I would need to know all the desinences (nominative, genitive, accusative ecc) for

Włochy

and all the desinences for all the genres of Włoski/Włoska/Wloskie...

I would be very grateful and offer my help for any question about italian.

Matteo


----------



## mekinking

Mianownik – Nominativus – Nominative Włochy, włoski, włoska, włoskie
Dopełniacz – Genetivus – Genitive Włoch, włoskiego, włoskiej, włoskiego
Celownik – Dativus – Dative Włochom, włoskiemu, włoskiej, włoskiemu
Biernik – Accusativus – Accusative Włochy, włoskiego, włoską, włoskie
Narzędnik – Instrumentalis – Instrumental Włochami, włoskim, włoską, włoskim
Miejscownik – Locativus – Locative Włochach, włoskim, włoskiej, włoskim
Wołacz – Vocativus – Vocative Włochy, włoski, włoska, włoskie!
is that it?  I hope I put them all there.


----------



## .Jordi.

loc. of the noun _Włochy_ (Italy) is _Włoszech_, not _Włochach_ (which would be loc. of one of the Warsaw's districts called also _Włochy_).


----------



## matteoborsacchi

Thank you sooo much!

remember my name anytime you may need help with italian...

Bye fellow


----------



## matteoborsacchi

@jordi

thanks for your observation...

are there any other possibilities to confuse with the Warsaw district?

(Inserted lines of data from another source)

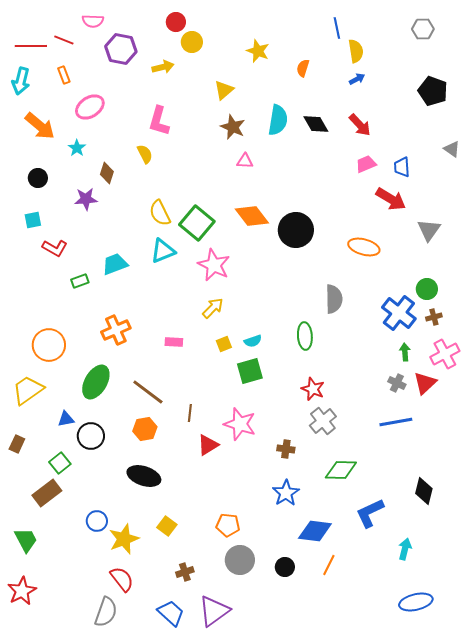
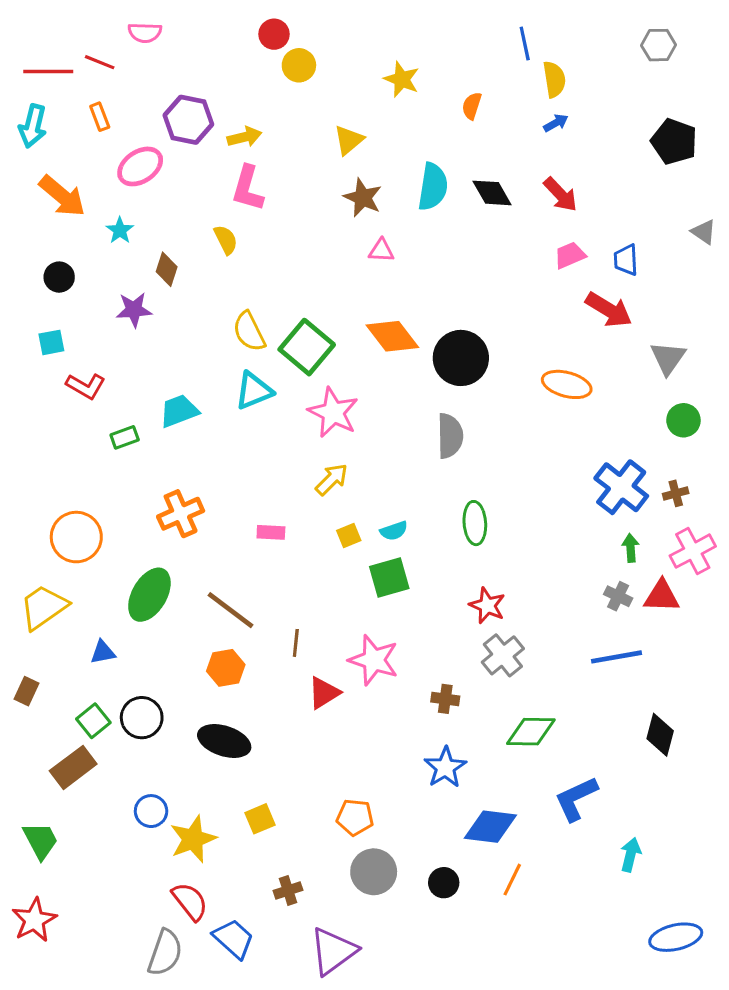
purple hexagon: (121, 49) -> (188, 120), moved
yellow arrow: (163, 67) -> (244, 137), moved
green circle: (427, 289) -> (683, 420), moved
gray semicircle: (334, 299) -> (450, 436), moved
red triangle: (425, 383) -> (662, 596), turned 45
black circle: (91, 436) -> (142, 718), moved
black diamond: (424, 491) -> (660, 735), moved
yellow square: (167, 526) -> (260, 819), turned 30
blue ellipse: (416, 602) -> (676, 937), moved
blue trapezoid: (171, 613) -> (234, 939), moved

i'm doing a reserach on google blogsearch about the image of italy and italians in Poland, using automatic corpus analysis software, so i'm pretty exposed to this kind of ambiguities


----------



## mekinking

Wow, jordi thanks a lot, I so didn't think while writing this . I so often pass by Włochy in Warsaw that it has influenced my thinking. Thanks again!


----------



## matteoborsacchi

i've also found these occurences on wiktionary:

Włoszka włoscy włoskim

...

are they correct?


----------



## matteoborsacchi

sorry: włoskimi

włoskim already was in mekinking suggestions


----------



## matteoborsacchi

and Włosi too


----------



## robin74

Cases listed in the same order as in the posts above:
Włoch = Italian man. Włoch / Włocha / Włochowi / Włocha / Włochem / Włochu / Włochu
Włoszka = Italian woman. Włoszka / Włoszki / Włoszce / Włoszkę / Włoszką / Włoszce / Włoszko
Włosi = Italian men (or Italians in general). Włosi / Włochów / Włochom / Włochów / Włochami / Włochach / Włosi
Włoszki = Italian women. Włoszki / Włoszek / Włoszkom / Włoszki / Włoszek / Włoszkach / Włoszki
włoscy = Italian, plural male personal adjective. włoscy / włoskich / włoskim / włoskich / włoskimi / włoskich / włoscy
włoskie = Italian, plural female or non-personal adjective. włoskie / włoskich / włoskim / włoskie / włoskimi / włoskich / włoskie


----------



## BezierCurve

... and the form "włosku"" as in "po włosku" (in Italian/ in the Italian way). Stays inaffected by number, gender, case etc.


----------



## Marcus Africanus

włoszczyzna - 1) Italian language, 2) special vegetables: włoszczyzna /włoszczyzny /włoszczyźnie /włoszczyznę /włoszczyzną /włoszczyźnie /włoszczyzno!


----------